Part 1 subtitled | Part 2 subtitled | Part 3 subtitled | All three episodes, dubbed

After Central Park Media folded, the anime was license-rescued by Discotek Media. It can now be found on Crunchyroll and Pluto TV. Get some more details at the Wikipedia page here.

Presented below are all six issues as published. I didn’t keep any of my original art, so this is the limit of what I can share.


Part 1: Memories of the Past

Sengoku is sent to save 50,000 people trapped in Oedo’s largest skyscraper after its central computer is mysteriously taken over. Along the way, he finds that the only suspect is a dead man.

Issue 1

September 1995
Art & color by me
Click here for PDF

Issue 2

September 1995
Art & color by me
Click here for PDF


Part 2: The Decoy Program

Goggles’ investigation of a murder pits him against an experimental military cyborg as he tries to rescue his ex-partner.

Issue 1

October 1995
Art by me, color by Bruce Lewis
Click here for PDF

Issue 2

November 1995
Art by me, color by Bruce Lewis & Albert Deschesne
Click here for PDF


Part 3: Crimson Media

The strange murder of three geneticists leads Benten to investigate one man’s quest for immortality, as well as finding a young woman transformed into a vampire with telekinesis.

Issue 1

December 1995
Art by me, color by Bruce Lewis
Click here for PDF

Issue 2

January 1996
Art by me, color by Bruce Lewis
Click here for PDF


Side trivia: throughout my comics and animation career, I had three accidental crossovers with Studio Madhouse. They’ve been around since 1972 and have generated some very high-profile anime (which is listed on their Wikipedia page).

My first crossover was the comic adaptation of the Lensman anime, which Madhouse produced in the mid 80s.
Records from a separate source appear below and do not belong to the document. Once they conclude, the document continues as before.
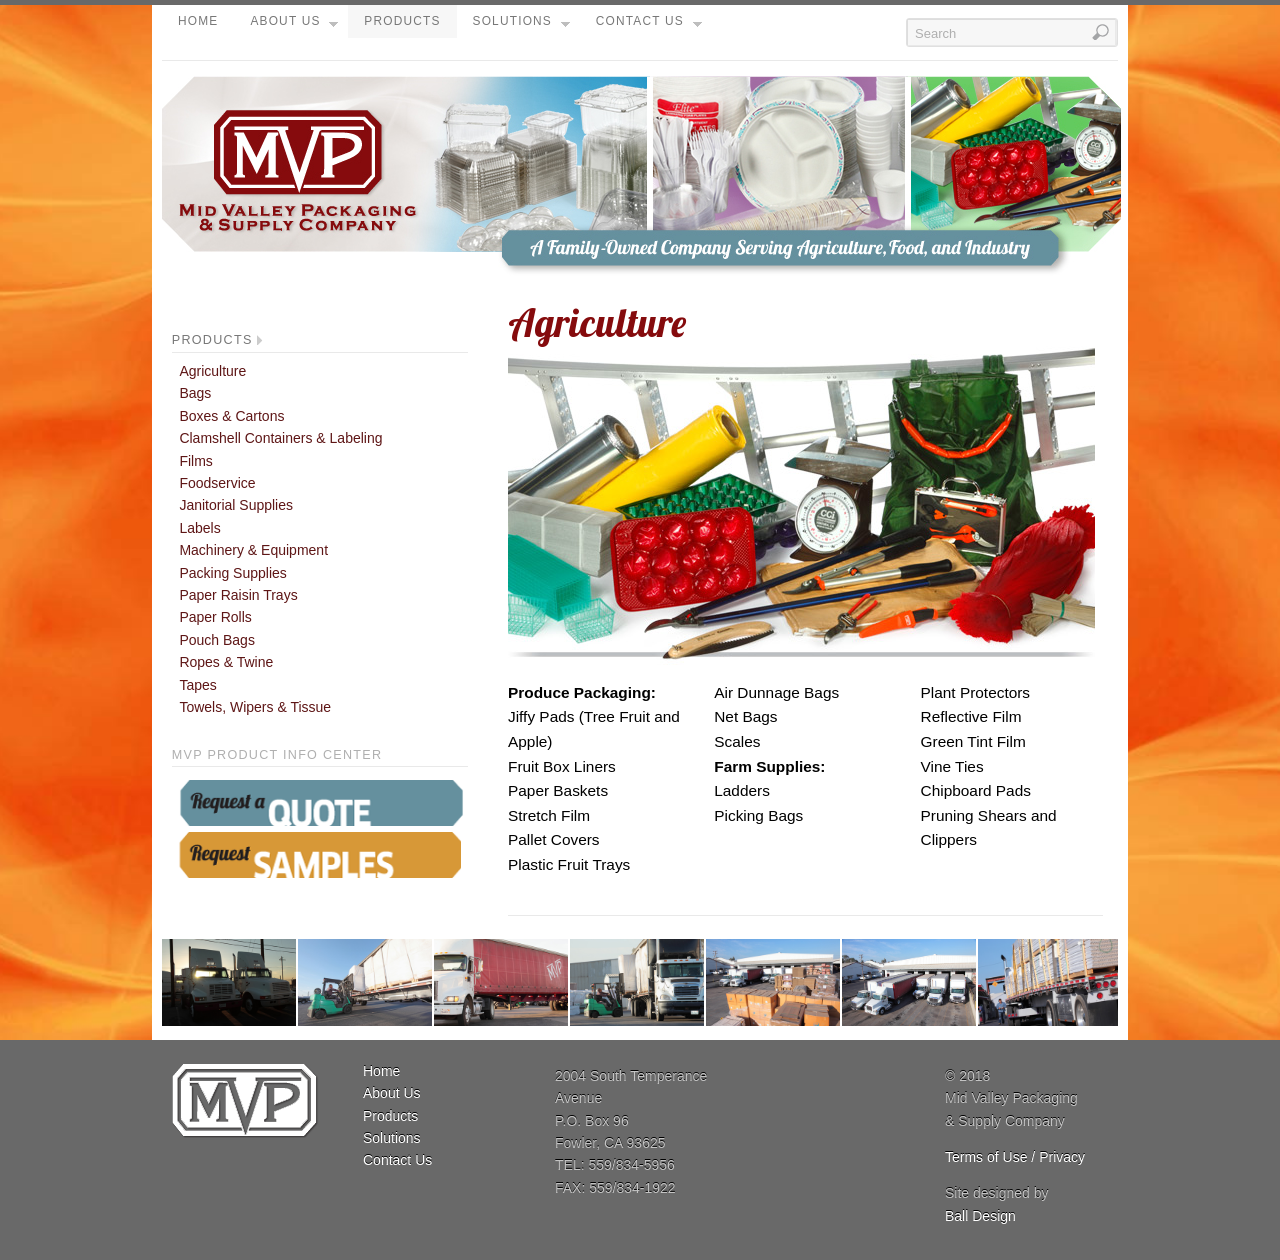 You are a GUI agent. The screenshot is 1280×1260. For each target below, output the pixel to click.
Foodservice (217, 483)
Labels (199, 528)
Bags (195, 393)
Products (402, 21)
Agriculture (212, 371)
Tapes (197, 685)
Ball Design (980, 1216)
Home (198, 21)
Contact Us (649, 26)
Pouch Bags (217, 640)
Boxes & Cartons (231, 416)
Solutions (521, 26)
Cyber City was my second, and the third happened just a year or so later when I landed my first animation gig drawing storyboards for Wing Commander Academy. Which studio produced the animation for that series? Madhouse.

You think maybe I should tell them?

Fall 1995 was a record-setting season for me, with FOUR separate comics on the stands all at once. This included Cyber City and Project A-ko Versus the Universe from CPM Comics, Star Blazers from Argo Press, and my original SF comedy Grease Monkey from Kitchen Sink. It’s a point of pride for me that I managed to broker ad swaps with all of them at just the right time. Above left is the Grease Monkey ad that appeared in Cyber City, and above right is the CPM Comics ad that appeared in Grease Monkey.